You can compare model variants like this:

for model in qwen3-coder-next deepseek-coder-v2; do
    swival "Fix the failing tests in tests/" \
        --model "$model" \
        --report "results/${model}.json"
done

You can compare sampling settings like this:

for temp in 0.2 0.55 0.8; do
    swival "Refactor src/api.py" \
        --temperature "$temp" \
        --report "results/temp-${temp}.json"
done

You can evaluate instruction variants like this:

for variant in minimal detailed strict; do
    cp "agent-variants/${variant}.md" project/AGENTS.md
    swival "Add input validation to the CLI" \
        --base-dir project \
        --report "results/agent-${variant}.json"
done

Reading Reports With jq

Reports are plain JSON files, so jq works well for ad hoc analysis.

jq '{outcome: .result.outcome, turns: .stats.turns}' run1.json
jq '{llm: .stats.total_llm_time_s, tools: .stats.total_tool_time_s}' run1.json
jq '.stats.tool_calls_by_name' run1.json
jq '[.timeline[] | select(.type == "tool_call" and .succeeded == false)]' run1.json
jq '.stats.skills_used' run1.json
jq '{compactions: .stats.compactions, turn_drops: .stats.turn_drops}' run1.json

Comparing Two Runs

You can produce quick side-by-side checks with shell tools.

paste <(jq -r '.result.outcome' a.json) <(jq -r '.result.outcome' b.json)

diff <(jq '{turns: .stats.turns, tools: .stats.tool_calls_total}' a.json) \
     <(jq '{turns: .stats.turns, tools: .stats.tool_calls_total}' b.json)

What Reports Do Not Prove

The report captures behavior, not semantic correctness. It tells you whether the run completed cleanly, how the model spent time, which tools it used, and how context recovery behaved.

It does not prove that generated code compiles, passes tests, or satisfies business requirements. Those checks still belong in your evaluator, CI pipeline, or reviewer script.

Trace Export

The --trace-dir flag writes the full conversation as a JSONL file that HuggingFace auto-detects as format:agent-traces with harness swival. This is separate from --report and can be used alongside it or independently.

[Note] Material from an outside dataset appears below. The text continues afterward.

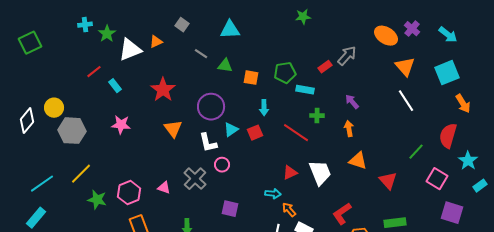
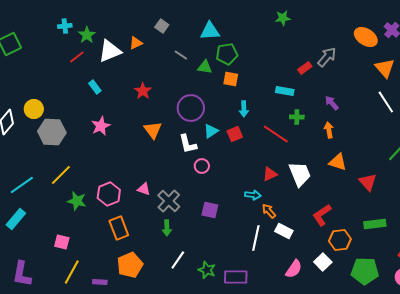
red line: (94, 72) -> (77, 57), moved
green pentagon: (285, 73) -> (227, 54), moved
red star: (163, 90) -> (143, 91), size x0.7
pink star: (121, 125) -> (101, 126), turned -30
gray cross: (195, 179) -> (169, 201), moved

swival "Fix the login bug" --trace-dir traces/

Each session produces a <session_id>.jsonl file in the target directory. The format translates Swival's OpenAI-format messages into Anthropic-style content blocks:

Works in one-shot mode, REPL mode, and through the Python API (Session(trace_dir="traces/")). When used with Session.ask(), all turns accumulate in a single file per session. Recognized credential tokens in the trace are always encrypted before the file is written, using the same key policy as report files.

The config key trace_dir can be set in swival.toml or ~/.config/swival/config.toml to enable tracing by default without passing the flag every time.